VERICODE vericode.com.au

Europe made it mandatory. Australia chose voluntary.

Vericode · 14 October 2025


Five days ago, European payment providers started living under a different rule. Before a payment goes through, the name on the receiving account has to be checked against the account details. They did not get there by mood or market preference. The EU made Verification of Payee mandatory.

Australia took the other path.

CommBank and Westpac switched on Confirmation of Payee in July. ANZ has been folding name-checking into its own customer-protection layer. Westpac has extended the control into institutional and government payments. The direction is clear, but the model is still voluntary. Each institution moves through its own cadence.

That gives us a useful comparison. Not a morality play. Not “Europe serious, Australia soft”. A real policy comparison between mandate and coordination.

The mandatory model has an obvious appeal. Scam losses are not polite enough to wait for every institution’s roadmap. If the risk is systemic, the answer can be systemic too. A hard date forces procurement, technology, testing and customer communications to happen. It makes the control part of the rail, rather than a bank-by-bank feature.
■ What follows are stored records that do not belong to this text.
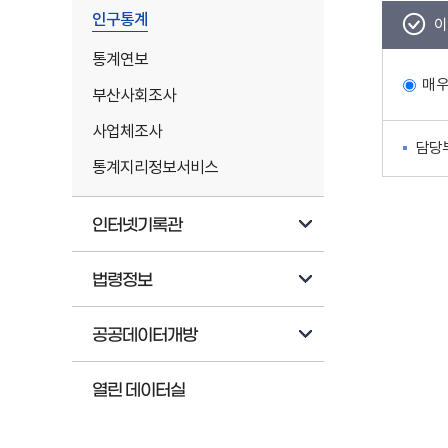
인구통계
이
통계연보
매
부산사회조사
사업체조사
담당
통계지리정보서비스
인터넷기록관
법령정보
공공데이터개방
열린 데이터실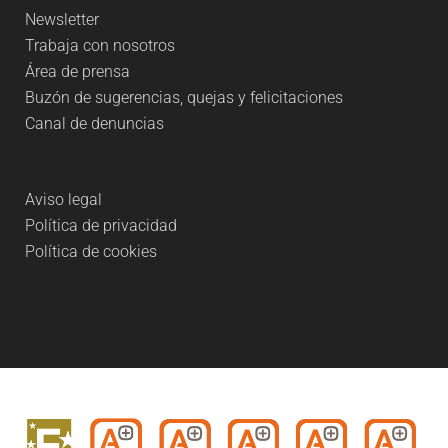
Newsletter
Trabaja con nosotros
Área de prensa
Buzón de sugerencias, quejas y felicitaciones
Canal de denuncias
Aviso legal
Política de privacidad
Política de cookies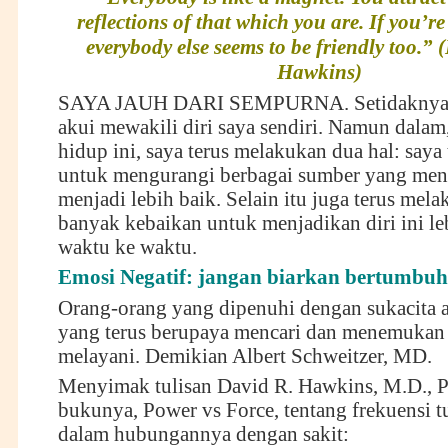
reflections of that which you are. If you’re
everybody else seems to be friendly too.” 
Hawkins)
SAYA JAUH DARI SEMPURNA. Setidaknya in
akui mewakili diri saya sendiri. Namun dalam
hidup ini, saya terus melakukan dua hal: saya
untuk mengurangi berbagai sumber yang men
menjadi lebih baik. Selain itu juga terus mela
banyak kebaikan untuk menjadikan diri ini leb
waktu ke waktu.
Emosi Negatif: jangan biarkan bertumbuh
Orang-orang yang dipenuhi dengan sukacita 
yang terus berupaya mencari dan menemukan 
melayani. Demikian Albert Schweitzer, MD.
Menyimak tulisan David R. Hawkins, M.D., P
bukunya, Power vs Force, tentang frekuensi 
dalam hubungannya dengan sakit: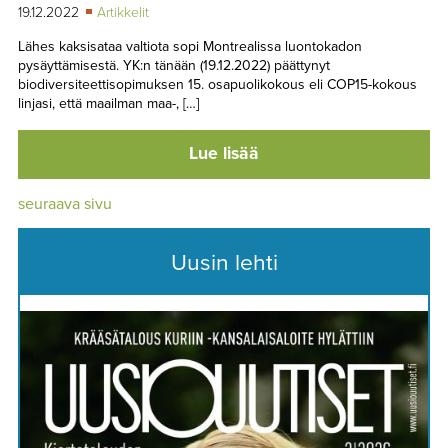
19.12.2022
Artikkelit
Lähes kaksisataa valtiota sopi Montrealissa luontokadon
pysäyttämisestä. YK:n tänään (19.12.2022) päättynyt
biodiversiteettisopimuksen 15. osapuolikokous eli COP15-kokous
linjasi, että maailman maa-, […]
Lue lisää
seuraava sivu
Uusin lehti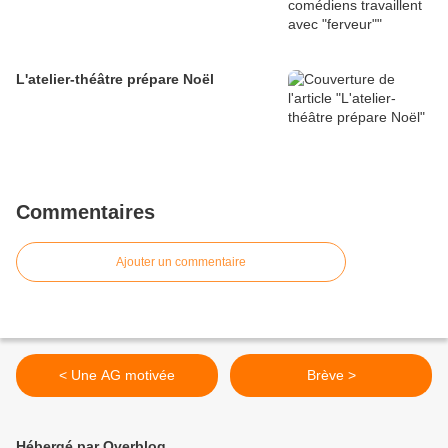
L'atelier-théâtre prépare Noël
Commentaires
Ajouter un commentaire
< Une AG motivée
Brève >
Hébergé par Overblog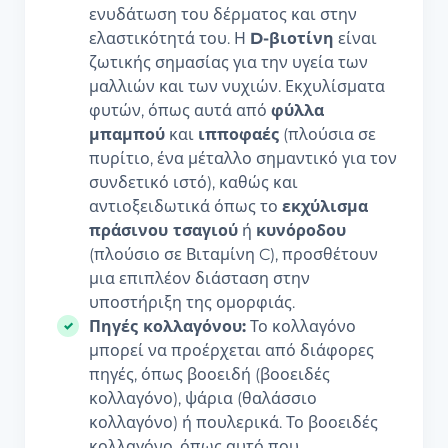
ενυδάτωση του δέρματος και στην
ελαστικότητά του. Η
D-βιοτίνη
είναι
ζωτικής σημασίας για την υγεία των
μαλλιών και των νυχιών. Εκχυλίσματα
φυτών, όπως αυτά από
φύλλα
μπαμπού
και
ιπποφαές
(πλούσια σε
πυρίτιο, ένα μέταλλο σημαντικό για τον
συνδετικό ιστό), καθώς και
αντιοξειδωτικά όπως το
εκχύλισμα
πράσινου τσαγιού
ή
κυνόροδου
(πλούσιο σε Βιταμίνη C), προσθέτουν
μια επιπλέον διάσταση στην
υποστήριξη της ομορφιάς.
Πηγές κολλαγόνου:
Το κολλαγόνο
μπορεί να προέρχεται από διάφορες
πηγές, όπως βοοειδή (βοοειδές
κολλαγόνο), ψάρια (θαλάσσιο
κολλαγόνο) ή πουλερικά. Το βοοειδές
κολλαγόνο, όπως αυτό που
But mandates have their own theatre. Readiness surveys before the EU deadline were not exactly serene. A strict model can produce compliance activity that looks better on paper than it feels in production. It can also land unevenly across smaller providers that have fewer people, older systems and less room to absorb change.

The voluntary model has a different bargain. It lets the largest institutions move first and prove the pattern. It gives the industry room to learn. It can avoid some of the brittle behaviour that comes from doing the whole market at once. The cost is coverage. A control that works at one bank but not another creates a strange middle period where the system is only partly safer.

Australia is in that middle period now.

That is not unusual. It is how most financial plumbing gets built here. Industry bodies coordinate. Major institutions lead. Regulators watch closely enough that “voluntary” still has pressure inside it. If the rollout works, it becomes the sensible default before anyone needs to write a harder rule. If it stalls, the case for a mandate gets easier.

The timing is also telling because another trust mechanism is about to open. ACMA’s SMS Sender ID Register onboarding is due to begin tomorrow. Different channel, different problem, same national habit: start with coordinated participation and see whether the industry shows up.

It is important not to mash these things together. Confirmation of Payee checks payment recipients. Verification of Payee does the same job in Europe. The Sender ID Register is about outbound SMS brand impersonation. Caller verification is another problem again. But they rhyme because they all ask the same basic question: when a message, payment, call, or request carries a trusted name, who has checked that the name belongs there?

That question is becoming infrastructure.

The next year will tell us a lot. If Australia’s voluntary model reaches broad coverage quickly, it will be a strong argument for industry-led trust controls. If it leaves gaps, the EU’s stricter path will look less heavy-handed in hindsight. Either way, the data will be better than the slogans.

Voluntary or mandatory is not the whole question. The question is whether the check reaches the moment where the fraud turns expensive.

We should pay attention to our own results, because someone in Brussels already is.